Stored items from a collection:
-=-=-=-=-

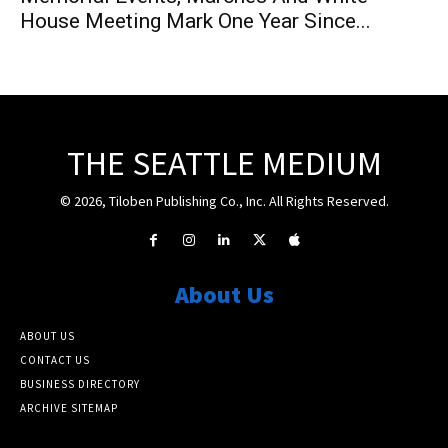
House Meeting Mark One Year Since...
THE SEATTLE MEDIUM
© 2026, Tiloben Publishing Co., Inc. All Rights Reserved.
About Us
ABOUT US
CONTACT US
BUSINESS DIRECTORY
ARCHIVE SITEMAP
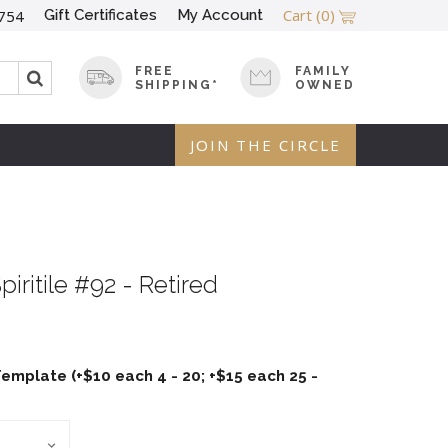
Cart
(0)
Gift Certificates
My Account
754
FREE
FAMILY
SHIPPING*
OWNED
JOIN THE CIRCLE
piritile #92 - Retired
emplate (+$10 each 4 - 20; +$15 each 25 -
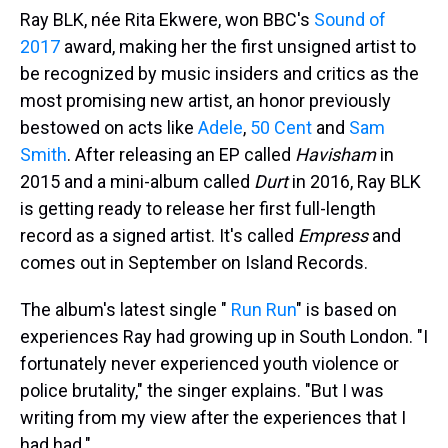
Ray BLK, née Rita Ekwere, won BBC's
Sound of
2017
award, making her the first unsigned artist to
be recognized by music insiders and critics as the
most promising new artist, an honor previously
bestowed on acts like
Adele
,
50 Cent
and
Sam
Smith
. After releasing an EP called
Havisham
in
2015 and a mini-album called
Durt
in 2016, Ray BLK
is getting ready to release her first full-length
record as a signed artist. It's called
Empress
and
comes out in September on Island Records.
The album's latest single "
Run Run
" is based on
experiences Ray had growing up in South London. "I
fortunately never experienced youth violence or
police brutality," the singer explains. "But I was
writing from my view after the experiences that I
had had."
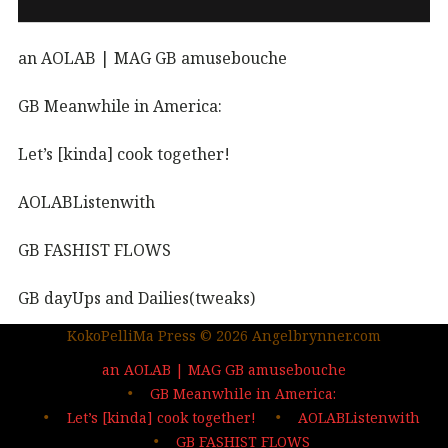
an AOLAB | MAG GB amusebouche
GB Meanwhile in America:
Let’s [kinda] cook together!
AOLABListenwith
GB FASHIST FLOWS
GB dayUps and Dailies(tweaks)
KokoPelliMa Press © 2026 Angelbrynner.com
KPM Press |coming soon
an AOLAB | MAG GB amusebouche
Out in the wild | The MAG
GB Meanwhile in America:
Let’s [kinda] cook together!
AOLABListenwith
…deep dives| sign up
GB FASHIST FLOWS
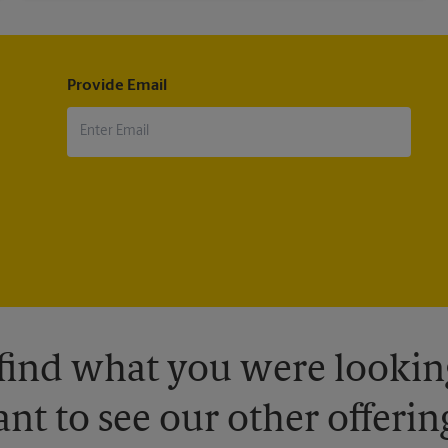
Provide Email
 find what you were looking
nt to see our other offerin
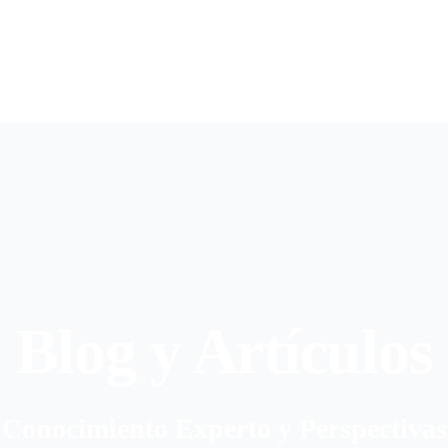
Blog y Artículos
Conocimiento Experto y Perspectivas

-=-=-=-=-

Goal of the exercise:
Whichever lines of the records above hold the word "album" should all be copied out.

Exercise answer:
2015 and a mini-album called
The album's latest single "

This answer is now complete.